Otis derin bir şekilde bu sefer neyi yanlış yaptığını düşünürken ofisin içine girdiler. Otis'in dikkati, gördüğü koyu renkli takım elbiseyle dağılmıştı. Bu kimdi şimdi?

"Merhaba Otis, ben Shela." dedi kibar bir tonda. Otis koçuna ne olduğunu anlamadığını belirten bakışlar atınca kadın devam etti. "Nasılsın?"

Otis tek kaşını kaldırıp kahverengi gözlerini kadına dikti ve bir cevap vermeyerek ikisinin konuşmasını bekledi. Uzun bir süre boyunca herkes sessiz kalırken kadın elini yanında duran çantasının içine attı ve bir dosya çıkarttı. Konuşmadan önce kâğıttaki raporu tekrar inceledi.

"Geçen cumartesi oynadığınız maçta sizi izledim." dedi suratından silmediği tuhaf gülümsemesi ile. Cidden ürkütücüydü. "Ve gördüğüm kadarıyla yeteneklerinin boşa kullanılmaması gerek. Bu yüzden bugün buradayım."

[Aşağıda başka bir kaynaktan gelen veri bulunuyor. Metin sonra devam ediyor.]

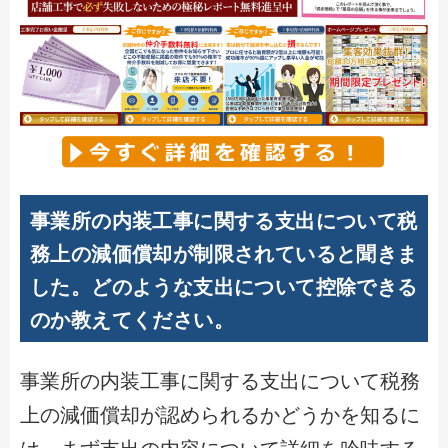
事業所の内装工事に関する支出について税
務上の減価償却が制限されていると聞きま
した。どのような支出について控除できる
のか教えてください。
事業所の内装工事に関する支出について税務
上の減価償却が認められるかどうかを知るに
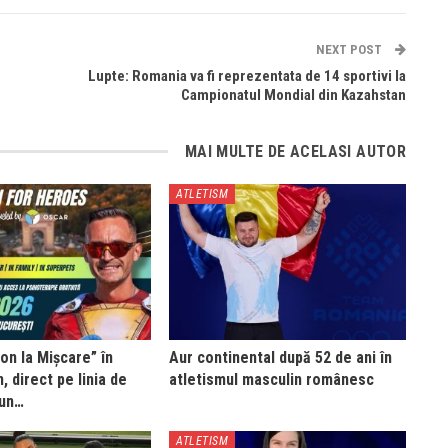
NEXT POST
Lupte: Romania va fi reprezentata de 14 sportivi la
Campionatul Mondial din Kazahstan
MAI MULTE DE ACELASI AUTOR
ATLETISM
on la Mișcare” în
Aur continental după 52 de ani în
, direct pe linia de
atletismul masculin românesc
Run…
ATLETISM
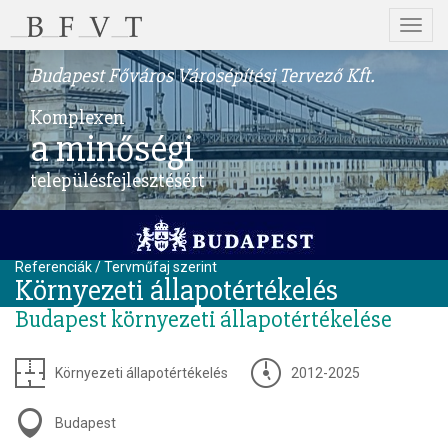
Menü
Budapest Főváros Városépítési Tervező Kft.
Komplexen
a minőségi
településfejlesztésért
Referenciák / Tervműfaj szerint
Környezeti állapotértékelés
Budapest környezeti állapotértékelése
Környezeti állapotértékelés
2012-2025
Budapest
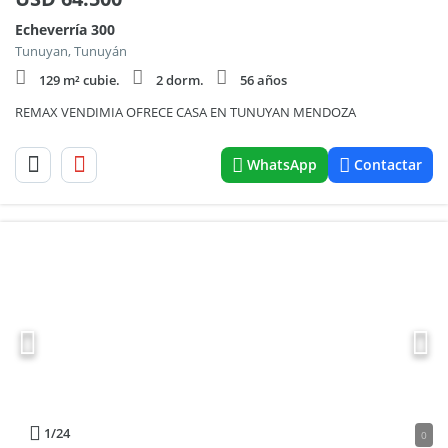
Echeverría 300
Tunuyan, Tunuyán
129 m² cubie.
2 dorm.
56 años
REMAX VENDIMIA OFRECE CASA EN TUNUYAN MENDOZA
WhatsApp
Contactar
1
/24
0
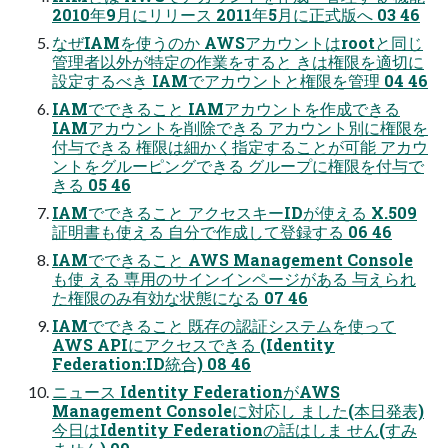
2010年9月にリリース 2011年5月に正式版へ 03 46
なぜIAMを使うのか AWSアカウントはrootと同じ
管理者以外が特定の作業をすると きは権限を適切に
設定するべき IAMでアカウントと権限を管理 04 46
IAMでできること IAMアカウントを作成できる
IAMアカウントを削除できる アカウント別に権限を
付与できる 権限は細かく指定することが可能 アカウ
ントをグルーピングできる グループに権限を付与で
きる 05 46
IAMでできること アクセスキーIDが使える X.509
証明書も使える 自分で作成して登録する 06 46
IAMでできること AWS Management Console
も使 える 専用のサインインページがある 与えられ
た権限のみ有効な状態になる 07 46
IAMでできること 既存の認証システムを使って
AWS APIにアクセスできる (Identity
Federation:ID統合) 08 46
ニュース Identity FederationがAWS
Management Consoleに対応し ました(本日発表)
今日はIdentity Federationの話はしま せん(すみ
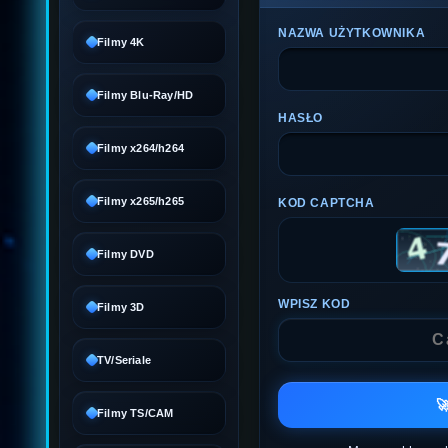
NAZWA UŻYTKOWNIKA
Filmy 4K
Filmy Blu-Ray/HD
HASŁO
Filmy x264/h264
Filmy x265/h265
KOD CAPTCHA
Filmy DVD
WPISZ KOD
Filmy 3D
TV/Seriale

Filmy TS/CAM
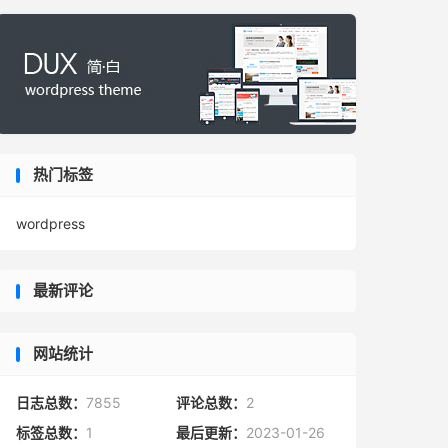
热门标签
wordpress
最新评论
网站统计
日志总数：
7855
评论总数：
2
标签总数：
1
最后更新：
2023-01-26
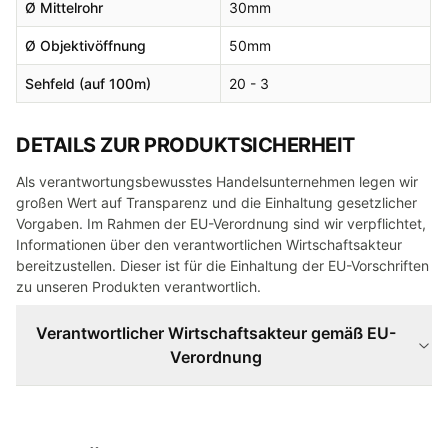
Ø
Mittelrohr
30
mm
Ø
Objektivöffnung
50
mm
Sehfeld (auf 100m)
20 - 3
DETAILS ZUR PRODUKTSICHERHEIT
Als verantwortungsbewusstes Handelsunternehmen legen wir
großen Wert auf Transparenz und die Einhaltung gesetzlicher
Vorgaben. Im Rahmen der EU-Verordnung sind wir verpflichtet,
Informationen über den verantwortlichen Wirtschaftsakteur
bereitzustellen. Dieser ist für die Einhaltung der EU-Vorschriften
zu unseren Produkten verantwortlich.
Verantwortlicher Wirtschaftsakteur gemäß EU-
Verordnung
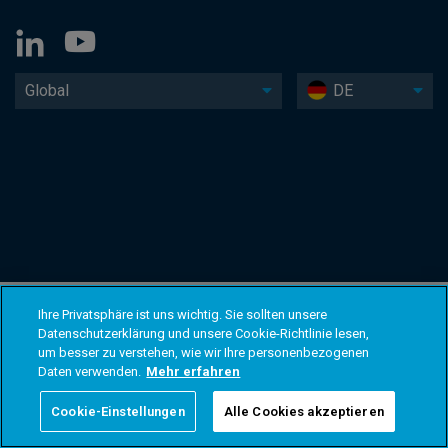
Global
DE
Ihre Privatsphäre ist uns wichtig. Sie sollten unsere
Datenschutzerklärung und unsere Cookie-Richtlinie lesen,
um besser zu verstehen, wie wir Ihre personenbezogenen
Daten verwenden.
Mehr erfahren
Cookie-Einstellungen
Alle Cookies akzeptieren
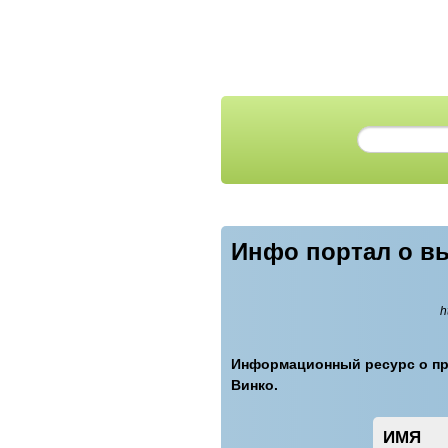
Инфо портал о вы
h
Информационный ресурс о пр
Винко.
ИМЯ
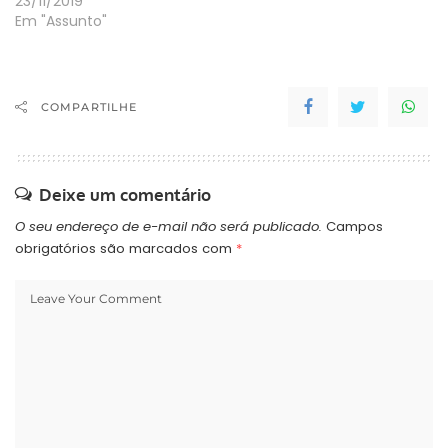
23/11/2019
Em "Assunto"
COMPARTILHE
Deixe um comentário
O seu endereço de e-mail não será publicado.
Campos
obrigatórios são marcados com
*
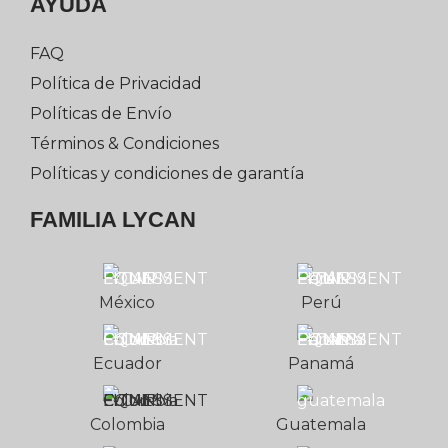
AYUDA
FAQ
Política de Privacidad
Políticas de Envío
Términos & Condiciones
Políticas y condiciones de garantía
FAMILIA LYCAN
México
Perú
Ecuador
Panamá
Colombia
Guatemala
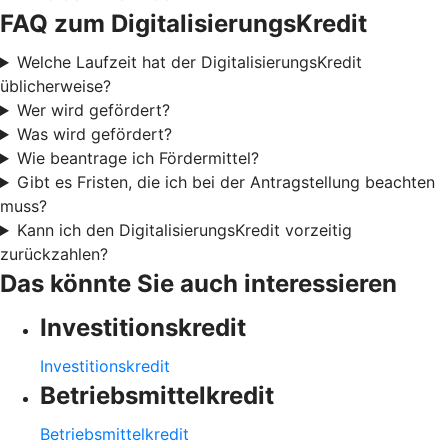
FAQ zum DigitalisierungsKredit
Welche Laufzeit hat der DigitalisierungsKredit
üblicherweise?
Wer wird gefördert?
Was wird gefördert?
Wie beantrage ich Fördermittel?
Gibt es Fristen, die ich bei der Antragstellung beachten
muss?
Kann ich den DigitalisierungsKredit vorzeitig
zurückzahlen?
Das könnte Sie auch interessieren
Investitionskredit
Investitionskredit
Betriebsmittelkredit
Betriebsmittelkredit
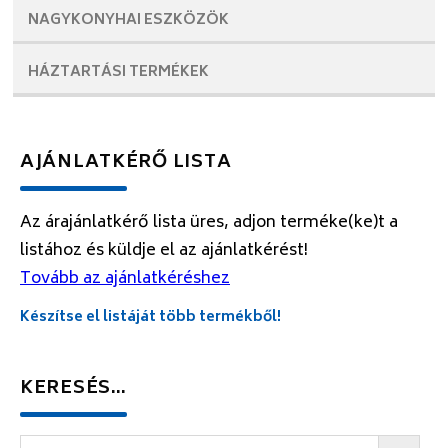
NAGYKONYHAI
ESZKÖZÖK
HÁZTARTÁSI
TERMÉKEK
AJÁNLATKÉRŐ LISTA
Az árajánlatkérő lista üres, adjon terméke(ke)t a
listához és küldje el az ajánlatkérést!
Tovább az ajánlatkéréshez
Készítse el listáját több termékből!
KERESÉS…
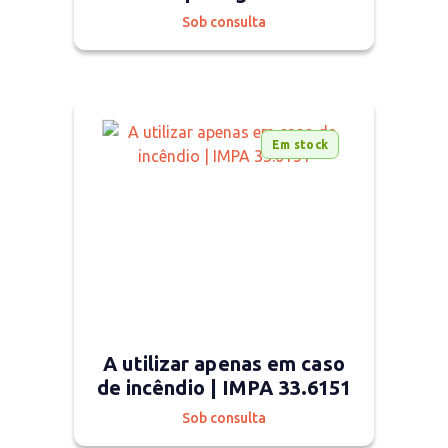
Sob consulta
Em stock
A utilizar apenas em caso
de incêndio | IMPA 33.6151
Sob consulta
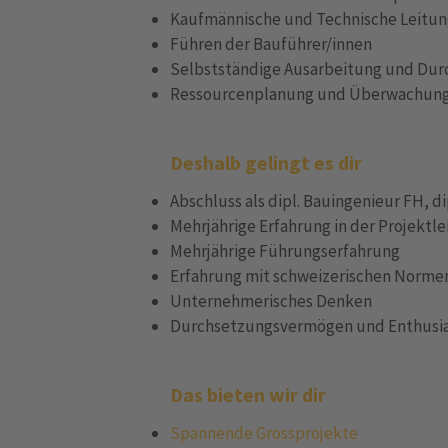
Kaufmännische und Technische Leitun
Führen der Bauführer/innen
Selbstständige Ausarbeitung und Dur
Ressourcenplanung und Überwachung
Deshalb gelingt es dir
Abschluss als dipl. Bauingenieur FH, d
Mehrjährige Erfahrung in der Projekt
Mehrjährige Führungserfahrung
Erfahrung mit schweizerischen Norme
Unternehmerisches Denken
Durchsetzungsvermögen und Enthusia
Das bieten wir dir
Spannende Grossprojekte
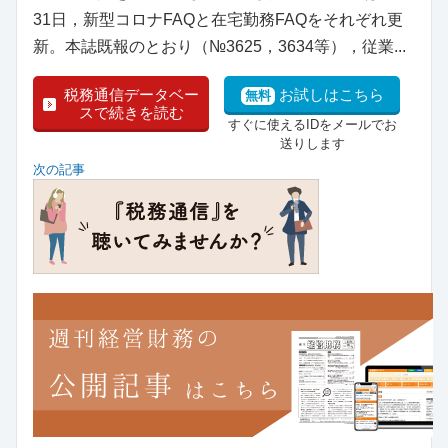
31日，新型コロナFAQと在宅勤務FAQをそれぞれ更
新。本誌既報のとおり（№3625，3634等），従業...
税務通信データベー
お試しはこちら
無料
スで続きを読む
すぐに使えるIDをメールでお
送りします
次の記事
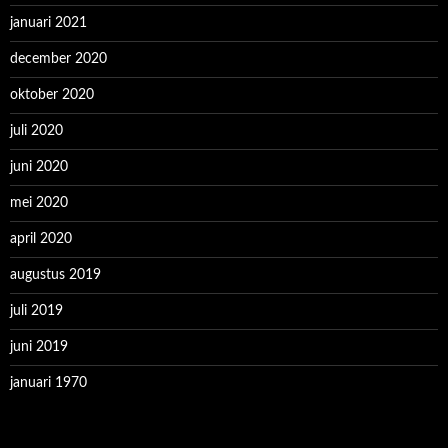
januari 2021
december 2020
oktober 2020
juli 2020
juni 2020
mei 2020
april 2020
augustus 2019
juli 2019
juni 2019
januari 1970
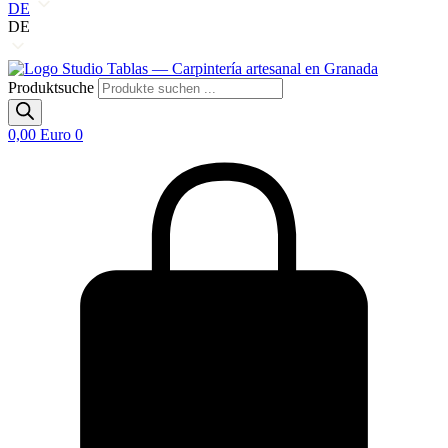
DE
DE
Produktsuche
0,00
Euro
0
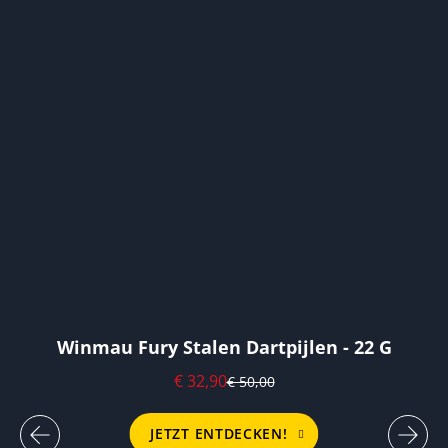
Winmau Fury Stalen Dartpijlen - 22 G
€ 32,90
€ 50,00
JETZT ENTDECKEN!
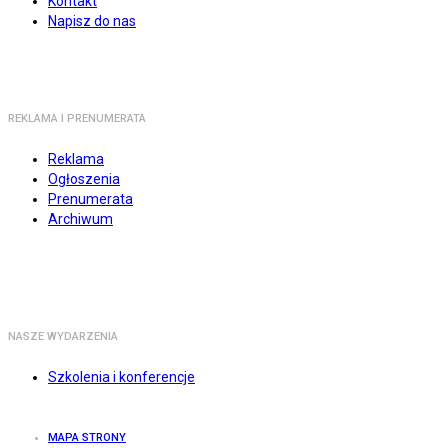
Kontakt
Napisz do nas
REKLAMA I PRENUMERATA
Reklama
Ogłoszenia
Prenumerata
Archiwum
NASZE WYDARZENIA
Szkolenia i konferencje
MAPA STRONY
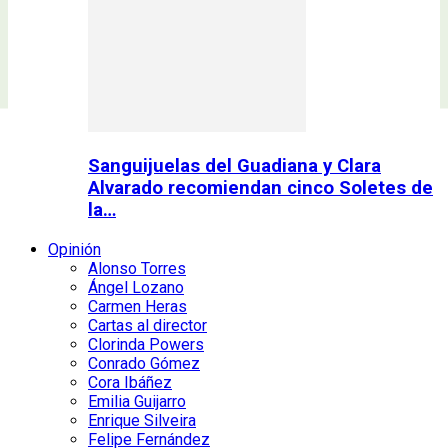
Sanguijuelas del Guadiana y Clara
Alvarado recomiendan cinco Soletes de
la…
Opinión
Alonso Torres
Ángel Lozano
Carmen Heras
Cartas al director
Clorinda Powers
Conrado Gómez
Cora Ibáñez
Emilia Guijarro
Enrique Silveira
Felipe Fernández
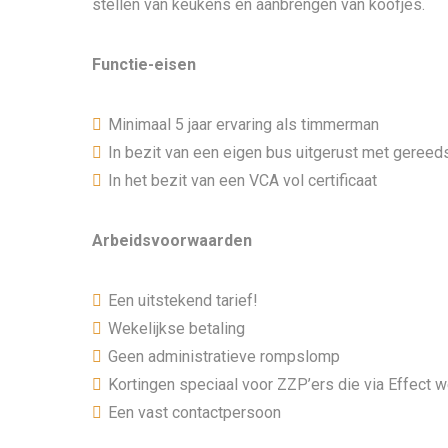
stellen van keukens en aanbrengen van koofjes.
Functie-eisen
Minimaal 5 jaar ervaring als timmerman
In bezit van een eigen bus uitgerust met geree
In het bezit van een VCA vol certificaat
Arbeidsvoorwaarden
Een uitstekend tarief!
Wekelijkse betaling
Geen administratieve rompslomp
Kortingen speciaal voor ZZP’ers die via Effect 
Een vast contactpersoon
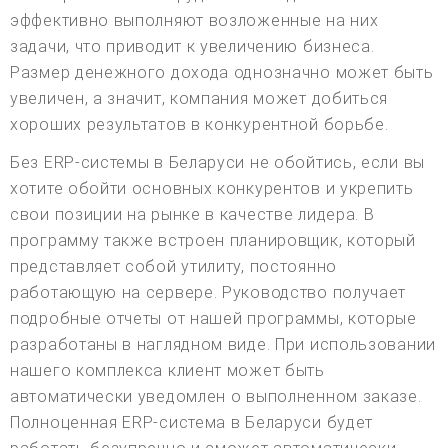
эффективно выполняют возложенные на них
задачи, что приводит к увеличению бизнеса.
Размер денежного дохода однозначно может быть
увеличен, а значит, компания может добиться
хороших результатов в конкурентной борьбе.
Без ERP-системы в Беларуси не обойтись, если вы
хотите обойти основных конкурентов и укрепить
свои позиции на рынке в качестве лидера. В
программу также встроен планировщик, который
представляет собой утилиту, постоянно
работающую на сервере. Руководство получает
подробные отчеты от нашей программы, которые
разработаны в наглядном виде. При использовании
нашего комплекса клиент может быть
автоматически уведомлен о выполненном заказе.
Полноценная ERP-система в Беларуси будет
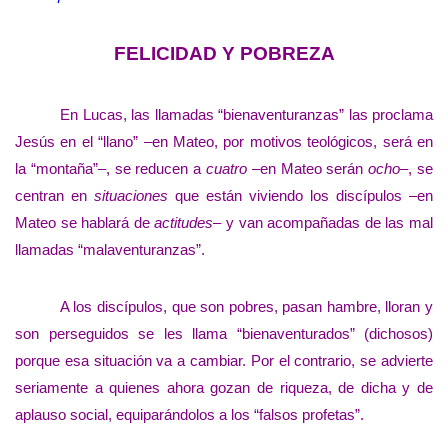
FELICIDAD Y POBREZA
En Lucas, las llamadas “bienaventuranzas” las proclama
Jesús en el “llano” –en Mateo, por motivos teológicos, será en
la “montaña”–, se reducen a
cuatro
–en Mateo serán
ocho
–, se
centran en
situaciones
que están viviendo los discípulos –en
Mateo se hablará de
actitudes
– y van acompañadas de las mal
llamadas “malaventuranzas”.
A los discípulos, que son pobres, pasan hambre, lloran y
son perseguidos se les llama “bienaventurados” (dichosos)
porque esa situación va a cambiar. Por el contrario, se advierte
seriamente a quienes ahora gozan de riqueza, de dicha y de
aplauso social, equiparándolos a los “falsos profetas”.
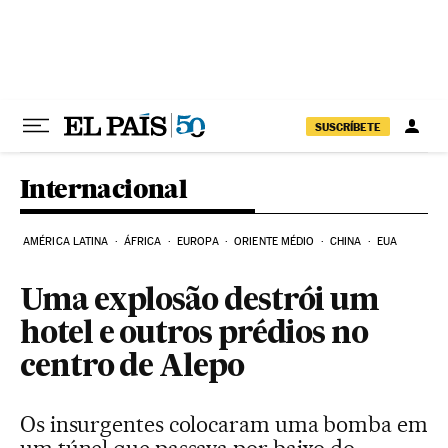
Pular para o conteúdo
SUSCRÍBETE
Internacional
AMÉRICA LATINA
ÁFRICA
EUROPA
ORIENTE MÉDIO
CHINA
EUA
Uma explosão destrói um
hotel e outros prédios no
centro de Alepo
Os insurgentes colocaram uma bomba em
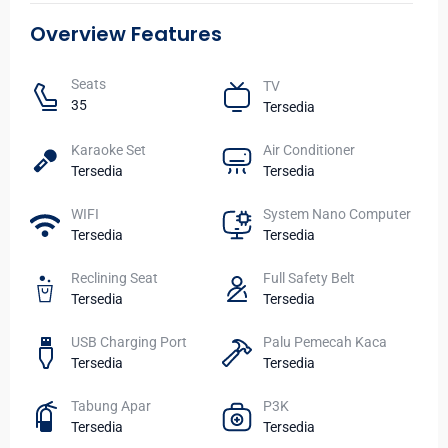
Overview Features
Seats​
TV​
35
Tersedia
Karaoke Set
Air Conditioner
Tersedia
Tersedia
WIFI​
System Nano Computer
Tersedia
Tersedia
Reclining Seat
Full Safety Belt
Tersedia
Tersedia
USB Charging Port
Palu Pemecah Kaca
Tersedia
Tersedia
Tabung Apar
P3K
Tersedia
Tersedia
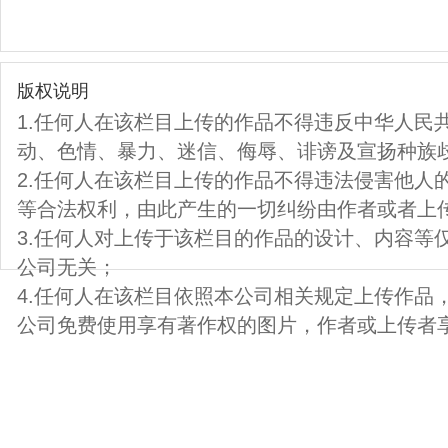
版权说明
1.任何人在该栏目上传的作品不得违反中华人民
动、色情、暴力、迷信、侮辱、诽谤及宣扬种族
2.任何人在该栏目上传的作品不得违法侵害他人
等合法权利，由此产生的一切纠纷由作者或者上
3.任何人对上传于该栏目的作品的设计、内容等
公司无关；
4.任何人在该栏目依照本公司相关规定上传作品
公司免费使用享有著作权的图片，作者或上传者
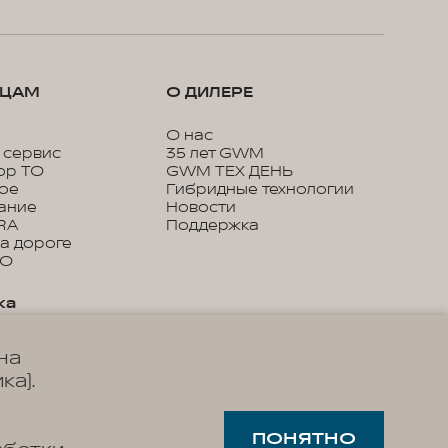
ЬЦАМ
О ДИЛЕРЕ
О нас
 сервис
35 лет GWM
ор ТО
GWM ТЕХ ДЕНЬ
кое
Гибридные технологии
ание
Новости
RA
Поддержка
а дороге
ТО
ка
онное
на
ие
 сервисы WEY
ка).
ва по
ции
ПОНЯТНО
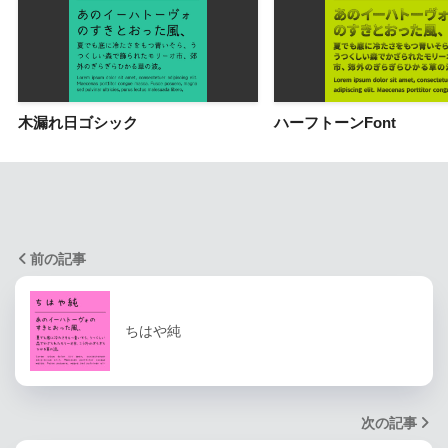
木漏れ日ゴシック
ハーフトーンFont
前の記事
ちはや純
次の記事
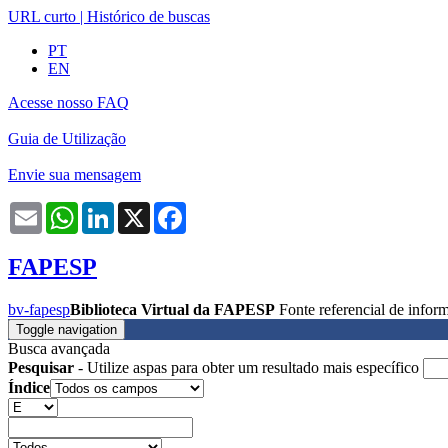
URL curto
|
Histórico de buscas
PT
EN
Acesse nosso FAQ
Guia de Utilização
Envie sua mensagem
Email
WhatsApp
LinkedIn
X
Facebook
FAPESP
bv-fapesp
Biblioteca Virtual da FAPESP
Fonte referencial de info
Toggle navigation
Busca avançada
Pesquisar
- Utilize aspas para obter um resultado mais específico
Índice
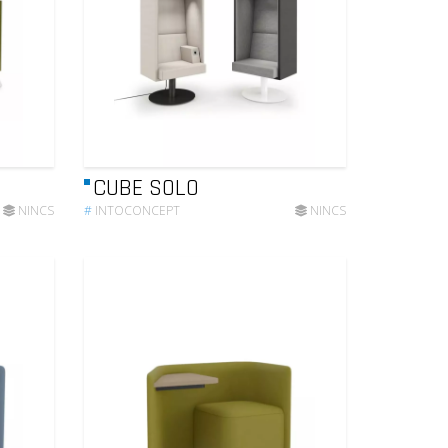
CUBE SOLO
NINCS
#
INTOCONCEPT
NINCS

Otis burada neler döndüğünü anlayamamıştı. Hem o kadın, Otis'e iyi bir oyuncu mu demişti? Alt tarafı birkaç topu karşıladınız diye iyi bir oyuncu olmazdınız. Ve buna rağmen gereksiz bir şekilde kendisini yüceltiyorlardı.. Buna son vermeleri tahminen ne kadar sürerdi?

"Size benim iyi olduğumu düşündüren ne bilmiyorum, ama emin olun erkekler voleybol liginde beni parmağında oynatacak insanlar var." Parmaklarıyla oynayarak kafasını dağıtmaya çalıştı. "Hangi takımdan geldiniz bilmiyorum, zaten ilk ligde oynayabileceğim zaman beni yanlarına almak isteyen bir takım var. Teklifiniz nedir diye sormak bile istemiyorum çünkü hiç tanışmadığım insanlarla oynamak beni geriyor."

Yerinden kalktığında Koç Dawson onu kolundan tutarak geri yerine oturttu. Zamani gençleri ne kadar kabaydı öyle!

"Hanımefendiyi dinle lütfen. Böyle davranmaya devam edersen o gerginlik, omuzlarından tutup bir daha bırakmayacak."

Kadın kıkırdağında Otis düz bir ifadeyle onu izledi.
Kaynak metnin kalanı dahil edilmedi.